Each person’s circumstances will vary, of course; some will be in families with second income streams, good savings accounts or whatever. However, most Americans live “paycheck to paycheck” and being without an income, perhaps with a mortgage to pay and mouths to feed, is not something teachers, etc. are typically taught in college. It is learned in the school of hard knocks only and, frankly, the blizzard of 1993 may well be a more pleasant memory for those who lived through something like this. (The writer was once unemployed for almost a year while being the sole income source, with mortgage, for a wife and six children.)
In Georgia, unemployment benefits vary depending upon past salary and duration of the job and currently the maximum possible is $330 a week (and the minimum $44). The average is $260 and that lasts, depending on job record, from 14 to a maximum of 20 weeks. The legislature last year, to save money, chopped it down to that from the previous 26 weeks.

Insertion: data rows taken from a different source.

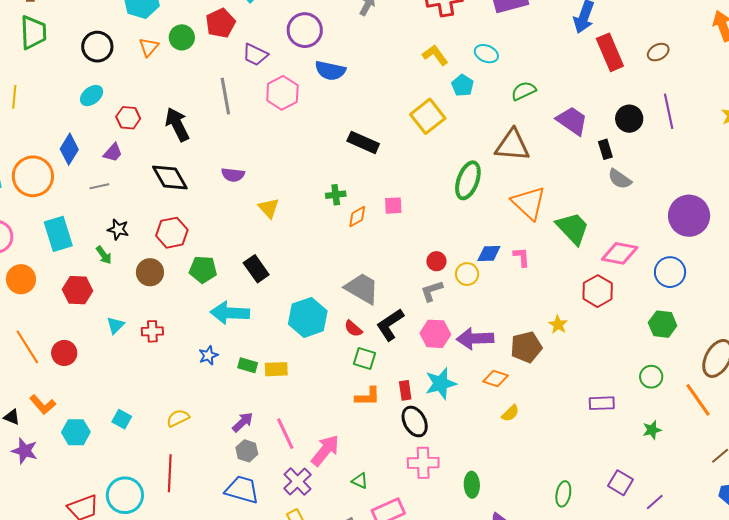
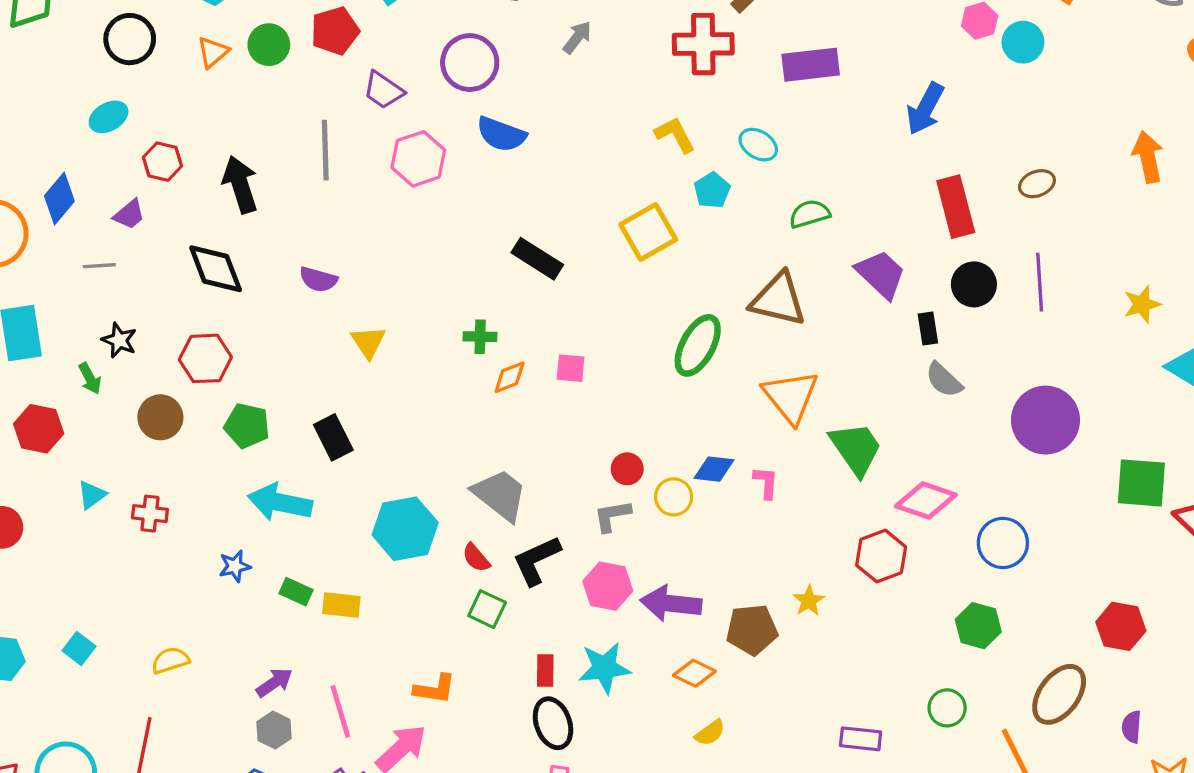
red rectangle: (610, 52) -> (956, 207), moved
purple circle: (689, 216) -> (1046, 420), moved
orange L-shape: (368, 396) -> (435, 689), moved

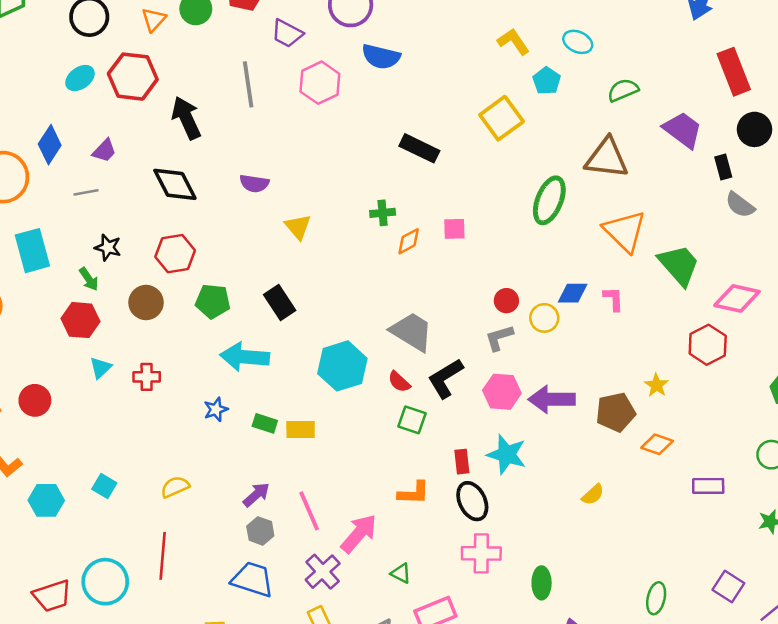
red hexagon: (162, 162) -> (133, 77), moved, size x1.6
red hexagon: (39, 429) -> (81, 320), moved
cyan star: (604, 668) -> (507, 454), turned 30
orange diamond: (694, 673) -> (657, 444), moved
orange L-shape: (435, 689) -> (414, 493), moved

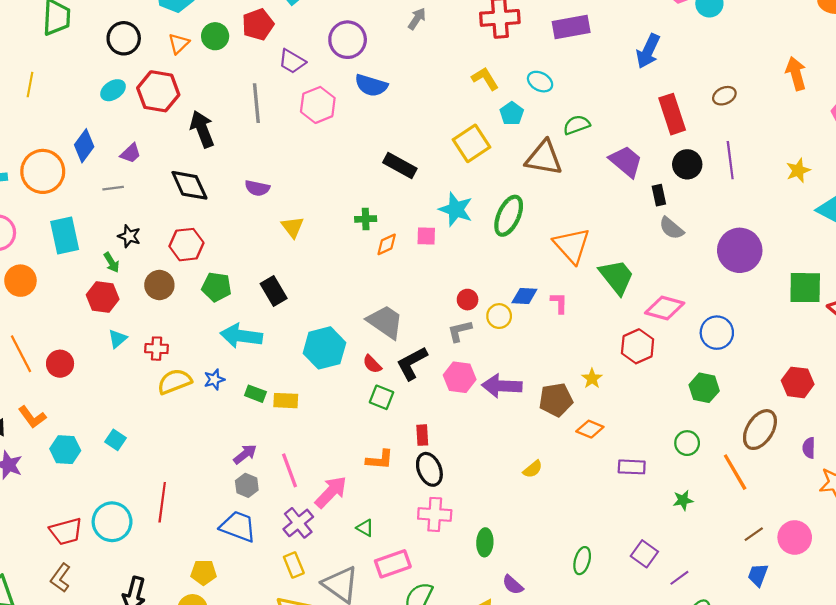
brown triangle: (607, 158) -> (544, 158), moved
cyan star: (507, 454) -> (456, 209), moved
yellow semicircle: (175, 487) -> (175, 382), moved, size x1.4

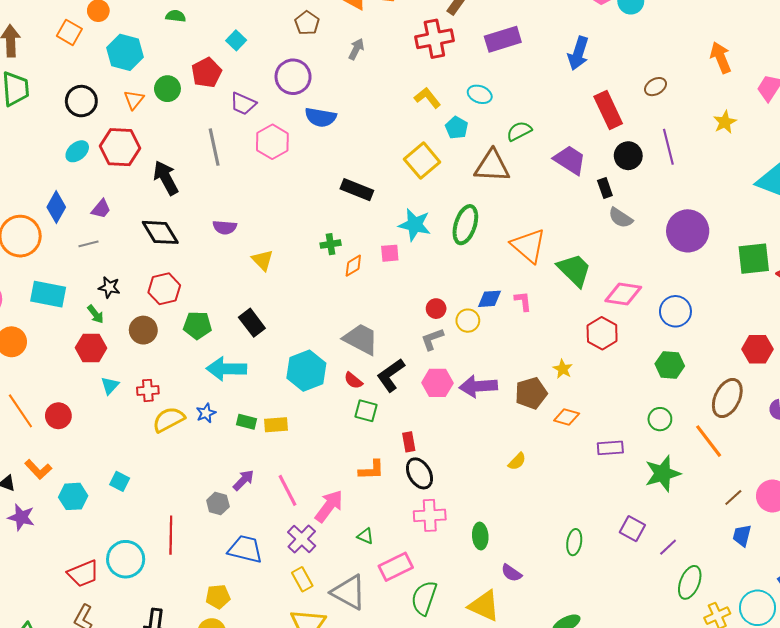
yellow star: (798, 170) -> (725, 122), moved
cyan rectangle: (65, 235) -> (48, 294), turned -60
gray hexagon: (247, 485) -> (218, 503), moved
green star: (683, 500) -> (663, 474), size x1.8

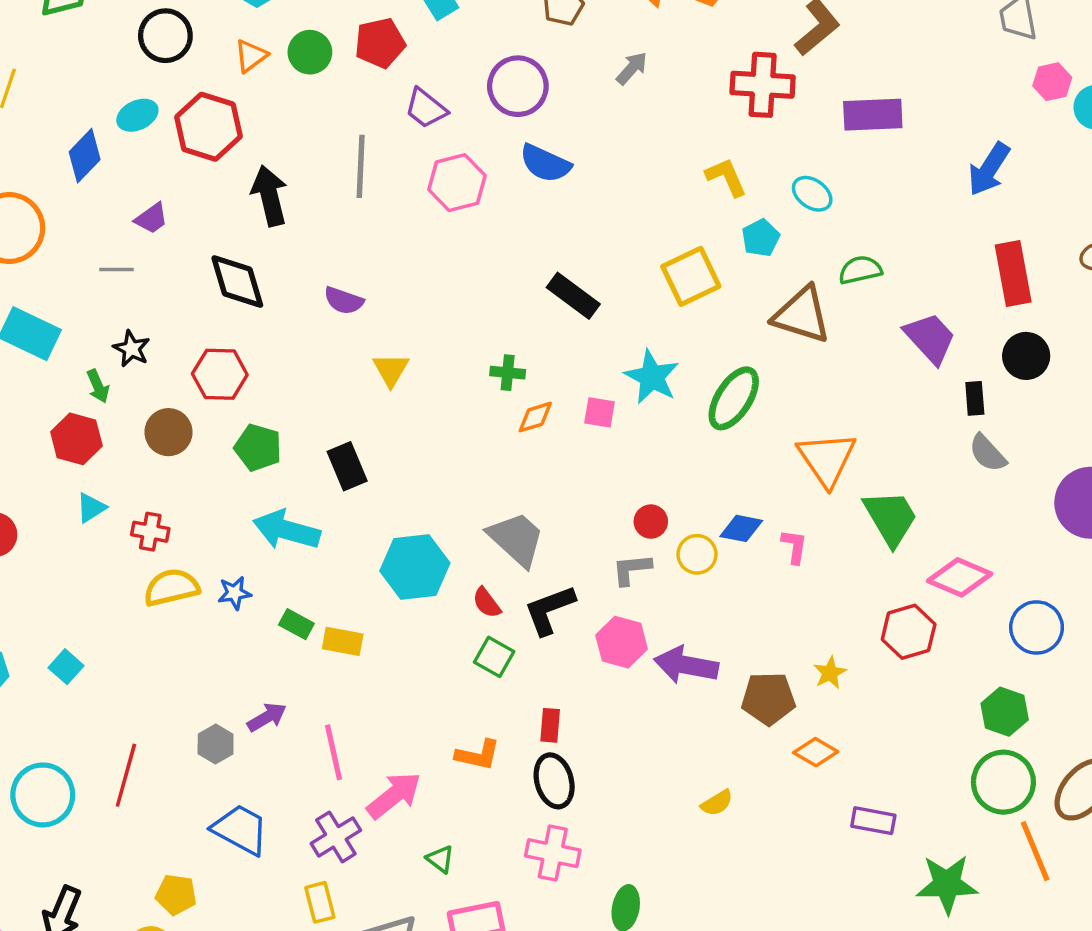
blue diamond: (56, 207) -> (85, 156), moved
green circle: (660, 419) -> (1003, 782), moved, size x1.6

After that point, extended federal benefits pick up the tab for a while, although those weekly checks have just been cut 11 percent because of the sequester. The length of those are linked to a sliding scale depending on a state’s overall jobless rate, thus in Georgia at the moment they run for no more than nine additional weeks.
All in all, for those in such melted-away income circumstances, the blizzard on 1993 might be considered a comparatively pleasant experience. After a week at most, it was all over and Bradford pears started blooming.